Faut il un contexte pour comprendre une blague ? Parfois oui. Parfois non.
Qui comprendrait encore cette plaisanterie de Mme Milosevic réveillant son mari "Réveille toi, il y a des soldats dans le jardin". "Rendors toi, ce sont les gardes frontières." Vous n'avez pas compris ? Normal.
Moins de 50 ans, déjà passée.
D'autres semblent intemporelles, non qu'elles bonifient avec le temps, mais on pourrait les raconter au bord de n'importe quelle route, à n'imprte quelle époque. Sans doute pourrait elle remonter encore plus loin, au delà de l'invention de la roue et ferait elle rire encore. Nous nous arrêterons à l'empire romain finissant, nous sommes déjà assez loin.
Voilà un temps que l'on ne peut comprendre qu'avec un puissant effort d'imagination. Les routes droites des celtes étendues sur des kilomètres, jusqu'au étoiles.
Les pavements de marbre lorsqu'on traverse les villes nouvelles bâties par l'aristocratie enrichie par le commerce méditerranéen. On les traverse rapidement, puis à nouveau les chemins boueux, les bêtes sauvages, les brigands. Certaines sections de la route ne sont franchies qu'après avoir rejoint d'autres voyageurs, en espérant que le nombre dissuadera les brigands d'attaquer. Voilà ce qui est l'ordinaire du voyage. Et on ne sait pas trop comment tout celà finira.
Aussi les soldats qui patrouillent, usant leur caligae, justice sommaire et expéditive pour maintenir vaille que vaille l'ordre impérial. Mais aussi, des choses étranges. Dans ces voyages qui se font à la vitesse de la marche, où le confort moderne se réduit à une sangle de cuir empêchant la cabine de rebondir trop durement sur les essieux, chaque nouvel endroit se dévoile lentement.

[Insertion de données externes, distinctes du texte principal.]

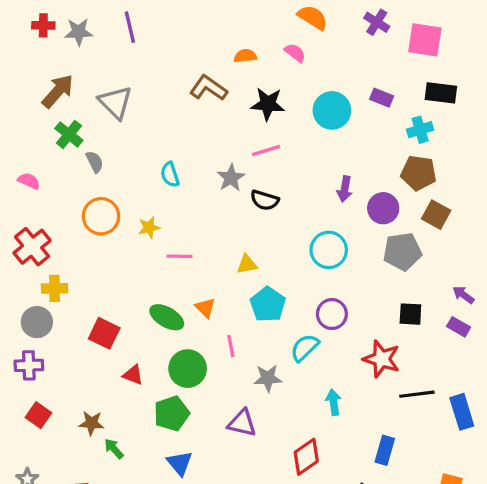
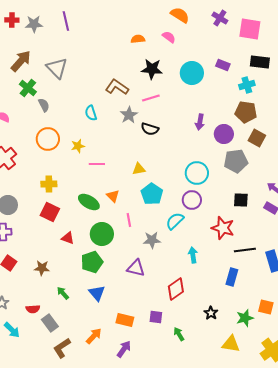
brown L-shape: (208, 88) -> (117, 87), moved
cyan circle: (329, 250) -> (197, 173), moved
yellow cross: (55, 288) -> (49, 184), moved
green arrow: (114, 449) -> (63, 293), moved
blue rectangle: (385, 450) -> (232, 277), moved

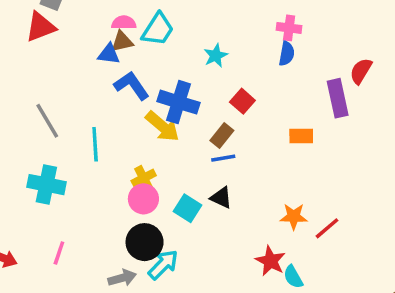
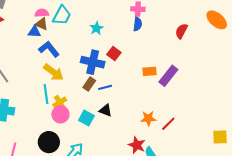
brown triangle: (122, 42) -> (42, 24), turned 40
purple rectangle: (338, 98) -> (168, 76), moved, turned 55
blue cross: (178, 102) -> (93, 62), moved
yellow arrow: (162, 126) -> (53, 72), moved
brown rectangle: (222, 136) -> (89, 84), moved
cyan line: (95, 144) -> (46, 94), moved
black circle: (145, 242) -> (49, 142), moved

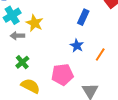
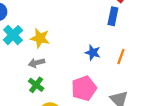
blue rectangle: (83, 17) -> (113, 16), moved
gray arrow: (17, 36) -> (37, 63), moved

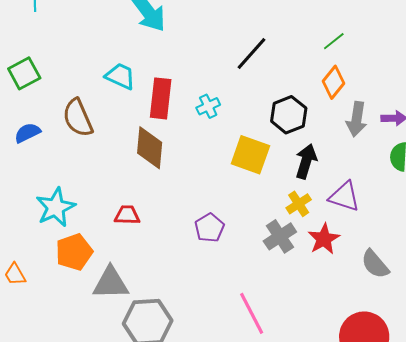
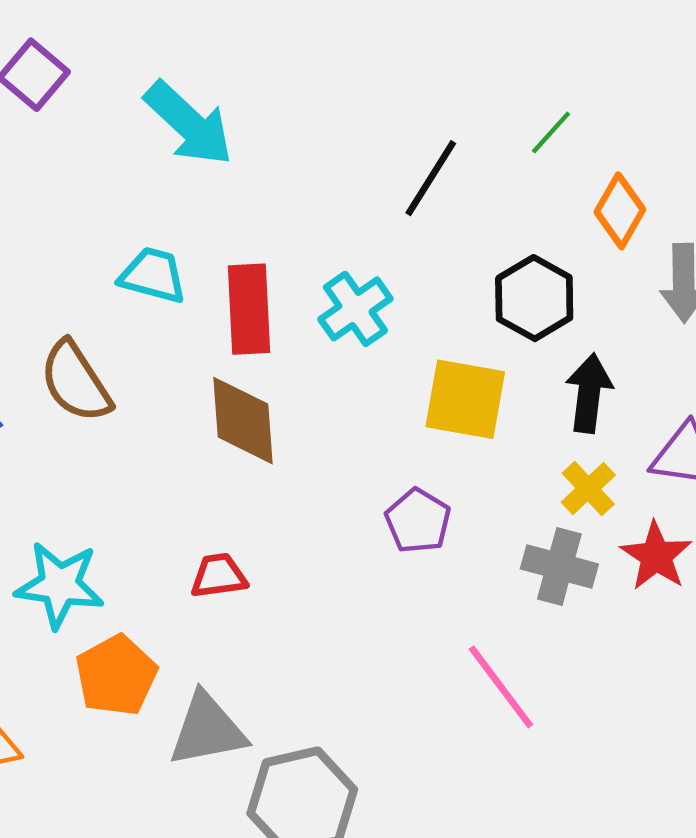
green line: (334, 41) -> (551, 132), moved
cyan cross: (208, 106) -> (355, 309), size x1.4
cyan star: (56, 207) -> (60, 585), turned -30
purple pentagon: (209, 228) -> (418, 521), moved
gray cross: (280, 236) -> (559, 566), turned -32
pink line: (252, 313) -> (501, 687), moved

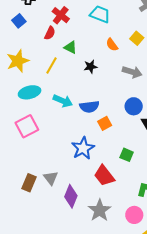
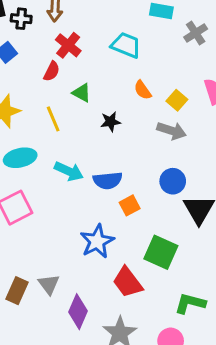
yellow square: (137, 38) -> (177, 100), moved
yellow line: (51, 65) -> (53, 119), turned -54
green square: (127, 155) -> (161, 252), size x1.6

Nous ne sommes pas dans le monde du XXIe écrasé par la vitesse. Chaque endroit a encore son caractère propre, on lui associe son propre caractère, son genius loci. Difficile à imaginer depuis une autoroute contemporaine, mais traverser un pont, s'enfoncer dans une combe était l'occasion d'un instant de méditation sur la vie, la mort, et le sens du voyage. Sur les galets des rivières, des pièces antiques, des as, jetées en offrande à l'esprit du lieu. Pure supperstition ? Oui et non. Promenade philosophique dans le sens que lui donnait les philosophes. Occsion de réfléchir sur le sens de la vie et les raisons du voyage.
Plus étranges encore, les romains bordaient leurs routes de leurs tombes. Comment expliquer celà ? S'approcher d'une ville c'était d'abord rencontrer ses morts. Et ceux là venaient vers vous avec une phrase, un conseil, gravé dans la pierre. Certains proclamaient bravement leurs hauts faits, d'autres vouaient encore une fois leur ennemi aux gémonies. Certains avaient un conseil, une parole aimable, demandaient que l'on se souvenne d'eux une dernière fois. Certains étaient plus terre à terre. "Ne vas t'en pas pisser sur ma tombe, voyageur."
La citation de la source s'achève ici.